TASK INPUTS
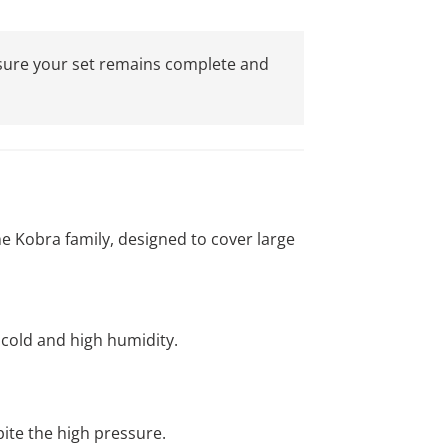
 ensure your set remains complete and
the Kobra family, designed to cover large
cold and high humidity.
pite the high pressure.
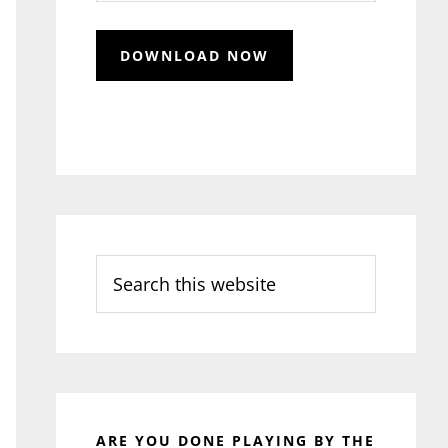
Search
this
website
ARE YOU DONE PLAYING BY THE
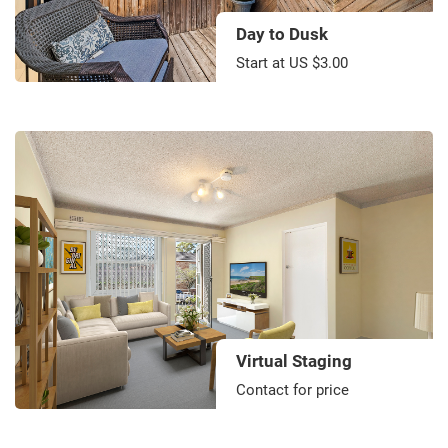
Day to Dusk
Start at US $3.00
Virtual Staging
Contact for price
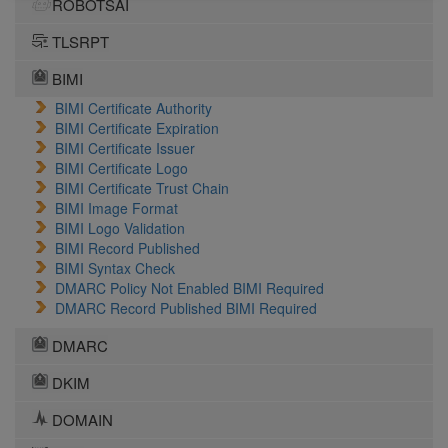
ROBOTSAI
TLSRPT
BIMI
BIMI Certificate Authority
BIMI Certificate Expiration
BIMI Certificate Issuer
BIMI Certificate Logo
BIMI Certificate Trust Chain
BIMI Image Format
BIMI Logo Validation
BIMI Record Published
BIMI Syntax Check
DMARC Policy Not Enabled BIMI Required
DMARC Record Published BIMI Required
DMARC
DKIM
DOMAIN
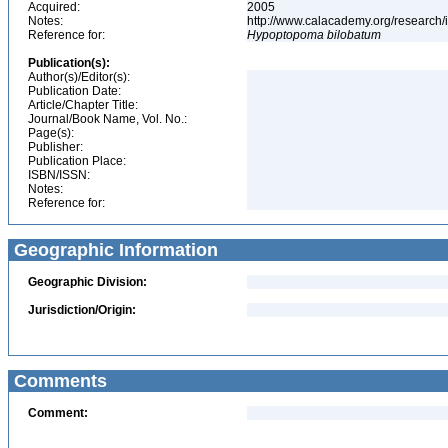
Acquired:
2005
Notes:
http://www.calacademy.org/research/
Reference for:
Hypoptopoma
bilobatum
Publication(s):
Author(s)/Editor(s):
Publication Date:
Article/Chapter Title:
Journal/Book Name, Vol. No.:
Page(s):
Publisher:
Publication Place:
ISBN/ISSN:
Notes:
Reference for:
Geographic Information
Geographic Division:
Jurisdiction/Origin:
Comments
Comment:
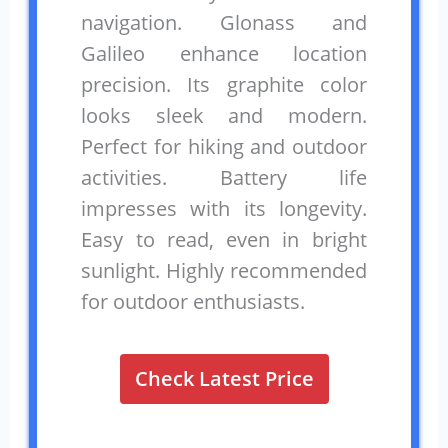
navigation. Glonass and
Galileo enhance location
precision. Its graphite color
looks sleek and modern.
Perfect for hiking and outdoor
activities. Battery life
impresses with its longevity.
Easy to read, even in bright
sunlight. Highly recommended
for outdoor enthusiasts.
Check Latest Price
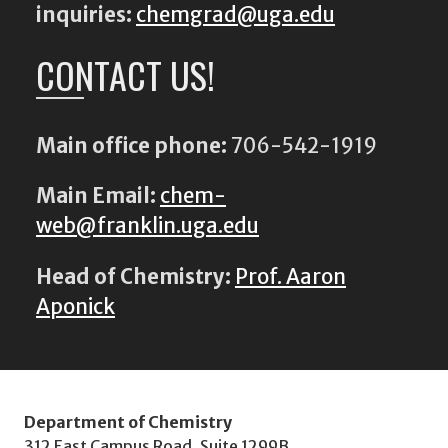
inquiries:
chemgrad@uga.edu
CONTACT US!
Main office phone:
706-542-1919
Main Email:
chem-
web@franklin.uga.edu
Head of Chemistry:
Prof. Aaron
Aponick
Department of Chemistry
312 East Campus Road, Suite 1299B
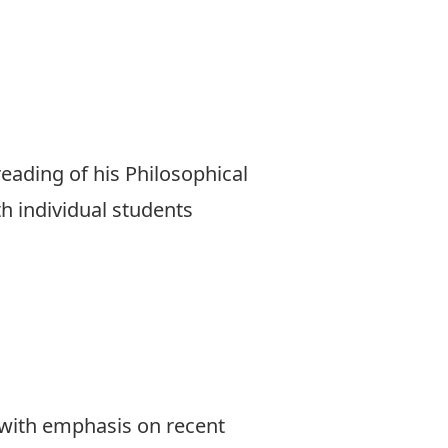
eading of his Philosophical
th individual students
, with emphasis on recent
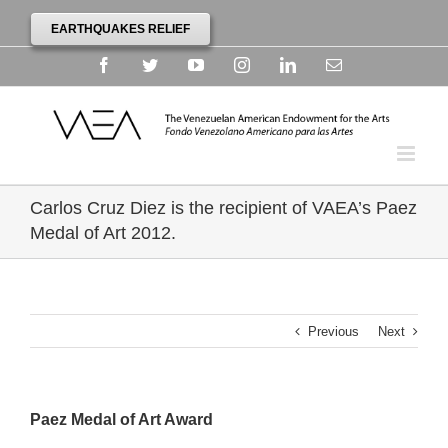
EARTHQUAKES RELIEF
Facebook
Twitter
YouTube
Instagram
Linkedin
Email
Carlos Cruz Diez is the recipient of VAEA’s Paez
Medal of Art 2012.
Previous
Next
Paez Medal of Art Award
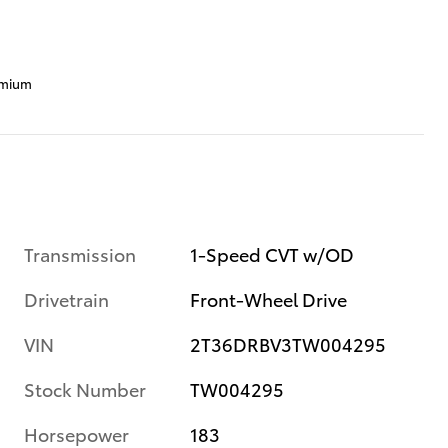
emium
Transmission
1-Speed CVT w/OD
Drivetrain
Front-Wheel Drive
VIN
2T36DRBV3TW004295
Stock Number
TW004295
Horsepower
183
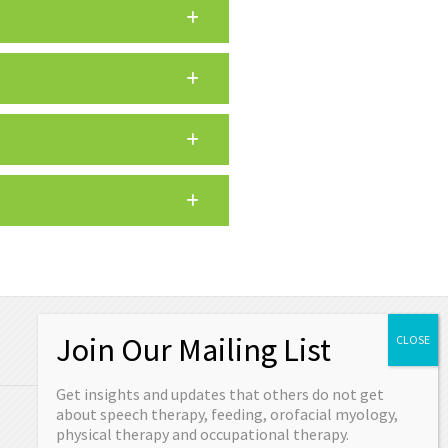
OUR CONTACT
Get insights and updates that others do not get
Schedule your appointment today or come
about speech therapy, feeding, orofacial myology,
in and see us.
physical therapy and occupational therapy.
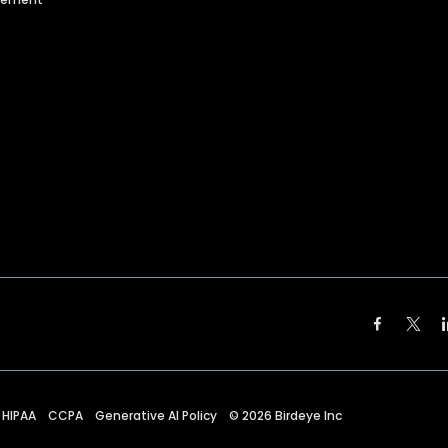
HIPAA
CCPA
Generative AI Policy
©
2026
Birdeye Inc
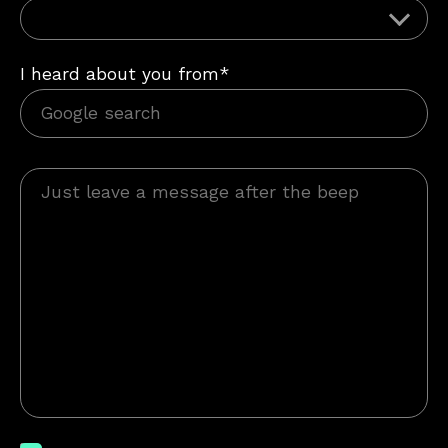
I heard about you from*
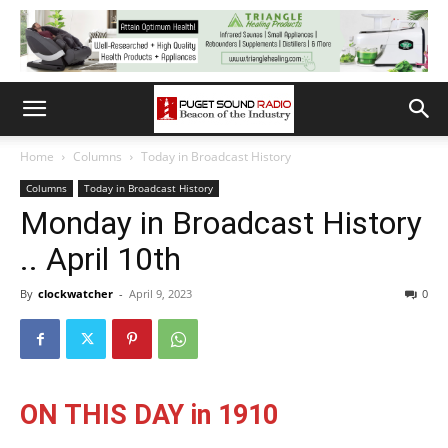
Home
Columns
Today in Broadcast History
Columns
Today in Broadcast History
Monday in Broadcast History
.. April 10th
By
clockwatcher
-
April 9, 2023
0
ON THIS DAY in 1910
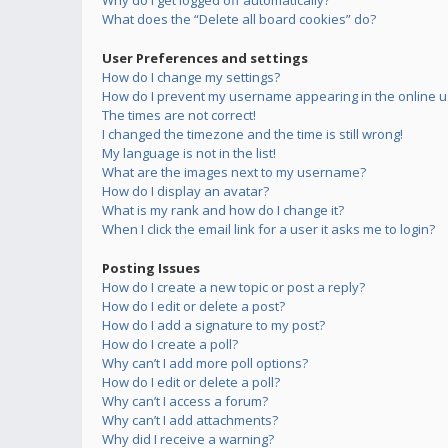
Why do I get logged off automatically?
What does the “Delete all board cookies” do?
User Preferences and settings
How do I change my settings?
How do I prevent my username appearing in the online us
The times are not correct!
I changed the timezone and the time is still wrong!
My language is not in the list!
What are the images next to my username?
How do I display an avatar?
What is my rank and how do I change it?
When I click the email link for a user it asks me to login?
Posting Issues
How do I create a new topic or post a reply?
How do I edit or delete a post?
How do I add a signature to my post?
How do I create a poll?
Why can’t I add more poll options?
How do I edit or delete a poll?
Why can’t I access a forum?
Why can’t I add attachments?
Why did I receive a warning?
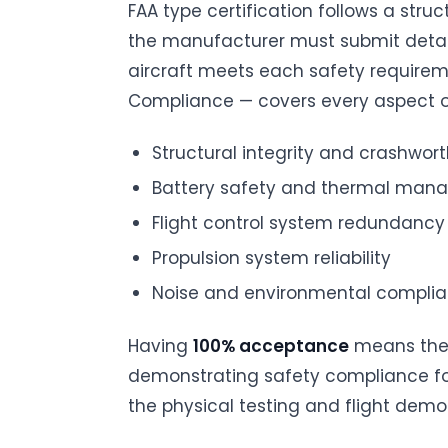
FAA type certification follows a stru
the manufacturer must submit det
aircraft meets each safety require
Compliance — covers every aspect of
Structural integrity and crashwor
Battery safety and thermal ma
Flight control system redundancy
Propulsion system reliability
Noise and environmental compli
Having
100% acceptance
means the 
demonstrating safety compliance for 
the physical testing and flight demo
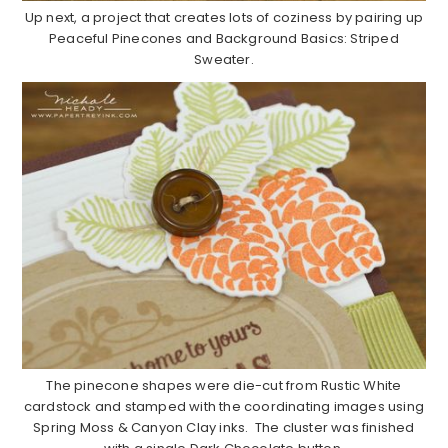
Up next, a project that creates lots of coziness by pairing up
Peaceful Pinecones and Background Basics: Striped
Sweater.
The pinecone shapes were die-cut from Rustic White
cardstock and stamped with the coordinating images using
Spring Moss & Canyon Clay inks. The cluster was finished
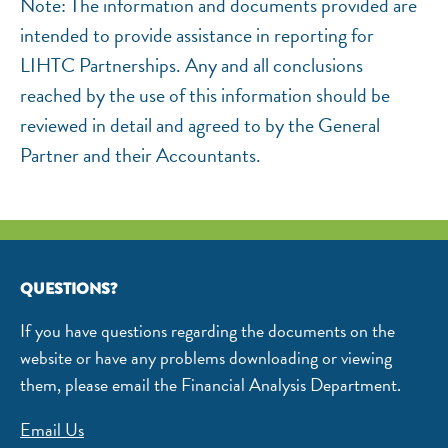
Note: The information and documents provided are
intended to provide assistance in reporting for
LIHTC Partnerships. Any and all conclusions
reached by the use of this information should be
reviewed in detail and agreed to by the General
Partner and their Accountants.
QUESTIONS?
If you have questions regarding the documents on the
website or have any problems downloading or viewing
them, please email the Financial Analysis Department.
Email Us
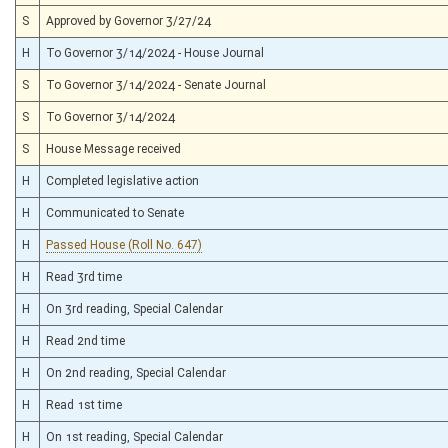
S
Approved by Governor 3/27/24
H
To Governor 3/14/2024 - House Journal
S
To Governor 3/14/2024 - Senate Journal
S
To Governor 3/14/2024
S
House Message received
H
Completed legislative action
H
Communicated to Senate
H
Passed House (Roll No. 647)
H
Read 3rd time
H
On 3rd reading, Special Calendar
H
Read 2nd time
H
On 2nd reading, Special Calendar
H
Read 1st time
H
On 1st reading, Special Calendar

PROBLEM
Copy out all the entries exactly. Images stay out of the copy.

TASK SOLUTION
 ensure your set remains complete and
the Kobra family, designed to cover large
cold and high humidity.
pite the high pressure.
Search
this
website
ARE YOU DONE PLAYING BY THE
Day to Dusk
Start at US $3.00
Virtual Staging
Contact for price
ROBOTSAI
TLSRPT
BIMI
BIMI Certificate Authority
BIMI Certificate Expiration
BIMI Certificate Issuer
BIMI Certificate Logo
BIMI Certificate Trust Chain
BIMI Image Format
BIMI Logo Validation
BIMI Record Published
BIMI Syntax Check
DMARC Policy Not Enabled BIMI Required
DMARC Record Published BIMI Required
DMARC
DKIM
DOMAIN
Acquired:
2005
Notes:
http://www.calacademy.org/research/
Reference for:
Hypoptopoma
bilobatum
Publication(s):
Author(s)/Editor(s):
Publication Date:
Article/Chapter Title:
Journal/Book Name, Vol. No.:
Page(s):
Publisher:
Publication Place:
ISBN/ISSN:
Notes:
Reference for:
Geographic Information
Geographic Division:
Jurisdiction/Origin:
Comments
Comment:
navigation. Glonass and
Galileo enhance location
precision. Its graphite color
looks sleek and modern.
Perfect for hiking and outdoor
activities. Battery life
impresses with its longevity.
Easy to read, even in bright
sunlight. Highly recommended
for outdoor enthusiasts.
Check Latest Price
inquiries:
chemgrad@uga.edu
CONTACT US!
Main office phone:
706-542-1919
Main Email:
chem-
web@franklin.uga.edu
Head of Chemistry:
Prof. Aaron
Aponick
Department of Chemistry
312 East Campus Road, Suite 1299B
eading of his Philosophical
th individual students
, with emphasis on recent
EARTHQUAKES RELIEF
Facebook
Twitter
YouTube
Instagram
Linkedin
Email
Carlos Cruz Diez is the recipient of VAEA’s Paez
Medal of Art 2012.
Previous
Next
Paez Medal of Art Award
emium
Transmission
1-Speed CVT w/OD
Drivetrain
Front-Wheel Drive
VIN
2T36DRBV3TW004295
Stock Number
TW004295
Horsepower
183
OUR CONTACT
Get insights and updates that others do not get
Schedule your appointment today or come
about speech therapy, feeding, orofacial myology,
in and see us.
physical therapy and occupational therapy.
HIPAA
CCPA
Generative AI Policy
©
2026
Birdeye Inc
I heard about you from*
Home
Columns
Today in Broadcast History
Columns
Today in Broadcast History
Monday in Broadcast History
.. April 10th
By
clockwatcher
-
April 9, 2023
0
ON THIS DAY in 1910
Why do I get logged off automatically?
What does the “Delete all board cookies” do?
User Preferences and settings
How do I change my settings?
How do I prevent my username appearing in the online us
The times are not correct!
I changed the timezone and the time is still wrong!
My language is not in the list!
What are the images next to my username?
How do I display an avatar?
What is my rank and how do I change it?
When I click the email link for a user it asks me to login?
Posting Issues
How do I create a new topic or post a reply?
How do I edit or delete a post?
How do I add a signature to my post?
How do I create a poll?
Why can’t I add more poll options?
How do I edit or delete a poll?
Why can’t I access a forum?
Why can’t I add attachments?
Why did I receive a warning?
FAA type certification follows a stru
the manufacturer must submit det
aircraft meets each safety require
Compliance — covers every aspect of
Structural integrity and crashwor
Battery safety and thermal ma
Flight control system redundancy
Propulsion system reliability
Noise and environmental compli
Having
100% acceptance
means the 
demonstrating safety compliance for 
the physical testing and flight demo
Up next, a project that creates lots of coziness by pairing up
Peaceful Pinecones and Background Basics: Striped
Sweater.
The pinecone shapes were die-cut from Rustic White
cardstock and stamped with the coordinating images using
Spring Moss & Canyon Clay inks. The cluster was finished
Note: The information and documents provided are
intended to provide assistance in reporting for
LIHTC Partnerships. Any and all conclusions
reached by the use of this information should be
reviewed in detail and agreed to by the General
Partner and their Accountants.
QUESTIONS?
If you have questions regarding the documents on the
website or have any problems downloading or viewing
them, please email the Financial Analysis Department.
Email Us
S
Approved by Governor 3/27/24
H
To Governor 3/14/2024 - House Journal
S
To Governor 3/14/2024 - Senate Journal
S
To Governor 3/14/2024
S
House Message received
H
Completed legislative action
H
Communicated to Senate
H
Passed House (Roll No. 647)
H
Read 3rd time
H
On 3rd reading, Special Calendar
H
Read 2nd time
H
On 2nd reading, Special Calendar
H
Read 1st time
H
On 1st reading, Special Calendar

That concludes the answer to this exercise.